[The records Boundary: Start]
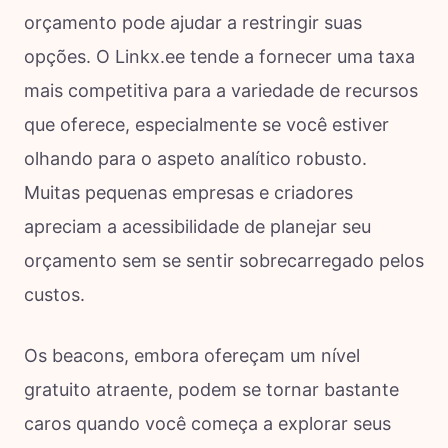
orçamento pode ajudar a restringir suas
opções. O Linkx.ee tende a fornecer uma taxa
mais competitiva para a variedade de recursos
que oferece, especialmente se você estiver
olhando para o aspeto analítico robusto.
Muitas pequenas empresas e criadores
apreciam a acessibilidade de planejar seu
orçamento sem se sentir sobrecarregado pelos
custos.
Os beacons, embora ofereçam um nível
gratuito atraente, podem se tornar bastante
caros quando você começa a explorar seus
[The records Boundary: End]
[The records Boundary: Start]
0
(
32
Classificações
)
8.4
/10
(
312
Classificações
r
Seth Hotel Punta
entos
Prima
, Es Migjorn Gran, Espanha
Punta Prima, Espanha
[The records Boundary: End]
[The records Boundary: Start]
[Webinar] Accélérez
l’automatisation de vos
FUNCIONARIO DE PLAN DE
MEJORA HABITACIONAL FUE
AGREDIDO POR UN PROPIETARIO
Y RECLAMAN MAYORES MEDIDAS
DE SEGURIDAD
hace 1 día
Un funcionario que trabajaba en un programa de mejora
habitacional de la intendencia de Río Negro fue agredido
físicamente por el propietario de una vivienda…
[The records Boundary: End]
■ **Your instructions**: Print, from the entries above, the line with "habitacional de la", the line with "físicamente por el" and all lines between them, exactly and with nothing else.

■ **Task result**:
habitacional de la intendencia de Río Negro fue agredido
físicamente por el propietario de una vivienda…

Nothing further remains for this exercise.